ID работы: 7566695

Новая жизнь не дается даром

Гет
PG-13
Завершён
135
Размер:
16 страниц, 6 частей
Описание:
Примечания:
Публикация на других ресурсах:
Уточнять у автора/переводчика
Поделиться:
Награды от читателей:
135 Нравится 70 Отзывы 18 В сборник Скачать

4. Со дна

Настройки текста
Первые два дня Соколовский просто слоняется по квартире, не отвечая на звонки — и дверные, и телефонные. Распахивает настежь окна — ветряной февраль вливается в комнату вперемешку с бензиновыми парами и колкой снежной крупой, выметая остаточное тепло от остывающих батарей и слежавшиеся по темным углам воспоминания. И остро-жгучий стыд, вылизывающий грудную клетку едкими волнами. Стыд за едва не погибших друзей, за оставшуюся наедине со своим положением Вику, за душные ночи с Катей и за разрушенные миры своих близких.

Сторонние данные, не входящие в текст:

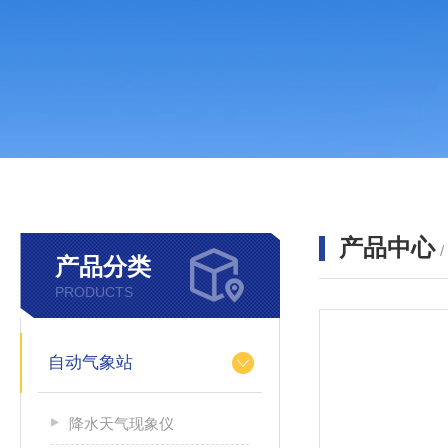
产品中心
产品分类
PRODUCTS
自动气象站
降水天气现象仪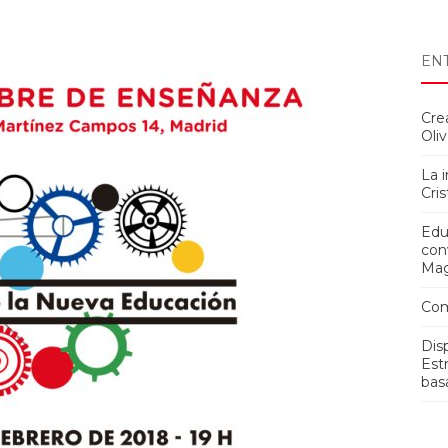
EN
Cre
Oli
La 
Cri
Edu
con
Ma
Com
Dis
Est
bas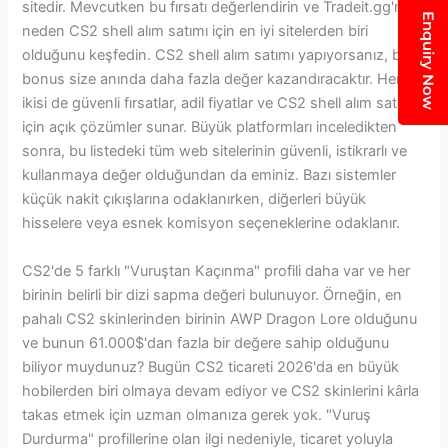
sitedir. Mevcutken bu fırsatı değerlendirin ve Tradeit.gg'nin
Enquiry Now
neden CS2 shell alım satımı için en iyi sitelerden biri
olduğunu keşfedin. CS2 shell alım satımı yapıyorsanız, bu
bonus size anında daha fazla değer kazandıracaktır. Her
ikisi de güvenli fırsatlar, adil fiyatlar ve CS2 shell alım satımı
için açık çözümler sunar. Büyük platformları inceledikten
sonra, bu listedeki tüm web sitelerinin güvenli, istikrarlı ve
kullanmaya değer olduğundan da eminiz. Bazı sistemler
küçük nakit çıkışlarına odaklanırken, diğerleri büyük
hisselere veya esnek komisyon seçeneklerine odaklanır.
CS2'de 5 farklı "Vuruştan Kaçınma" profili daha var ve her
birinin belirli bir dizi sapma değeri bulunuyor. Örneğin, en
pahalı CS2 skinlerinden birinin AWP Dragon Lore olduğunu
ve bunun 61.000$'dan fazla bir değere sahip olduğunu
biliyor muydunuz? Bugün CS2 ticareti 2026'da en büyük
hobilerden biri olmaya devam ediyor ve CS2 skinlerini kârla
takas etmek için uzman olmanıza gerek yok. "Vuruş
Durdurma" profillerine olan ilgi nedeniyle, ticaret yoluyla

Скомканные планы мести летят в мусорку полуразодранными листами — обложки, газетные и журнальные вырезки, фотографии — открывая рваный след пули на стене и едва затянувшиеся раны. На третий день Игорь начинает пить.

---

      — Это ты типа так свое второе рождение празднуешь? Жека носком ботинка отшвыривает с пути пустую бутылку — от столкновения с целым рядом таких же ноющая голова взрывается оглушительным звоном.       — Че гремишь-то, а? Игорь морщится, судорожно сглатывает застрявший в горле ком, жуткой сухостью изнутри царапающий. С сожалением думает, что зря вообще пустил бывшего коллегу в квартиру, но с дикого похмелья соображалось плохо, а рвущий барабанные перепонки звонок оказался уж слишком настойчив и совершенно невыносим.       — Мажор, ты че, охренел совсем? Аверьянов привычно-спокоен, добродушен даже, но крепкие руки, сминающие воротник и без того мятой футболки, в контекст дружеской беседы как-то не слишком укладываются — Игорь только моргает растерянно на подобную вспышку, не слишком-то понимая, какого хера, собственно, происходит.       — Жек, ты чего?       — Точно — охренел. — Аверьянов его неуклюжее после пьяной дремы тело встряхивает будто нашкодившего котенка, а обычная невозмутимость внезапно и резко стирается вспыхнувшим раздражением. — Ты вообще понимаешь, че творишь? Придурок, мать твою... Вика чуть не погибла, тебя, идиота, спасая, даже о ребенке своем не подумала! Ее до больницы еле довезли, кучей операций замучили, вообще чудо, что выжила! А ты в благодарность спиться решил? Придурок, блин, конченый... Игорь долго сидит без движения — в голове эхом удаляющиеся шаги, хлопок закрытой двери и ледяным потоком обдавшие суровые слова. И возразить снова нечего — и на собственную слабость, и на то, что кругом виноват. Заученно тянется к полупустой бутылке — дешевый виски плещется на дне мутным морем. Выматерившись, трясущейся рукой швыряет в стену напротив — бутылка рвется осколками; алкогольные потеки на пол сползают кляксами. Неожиданно сильно хочется сдохнуть.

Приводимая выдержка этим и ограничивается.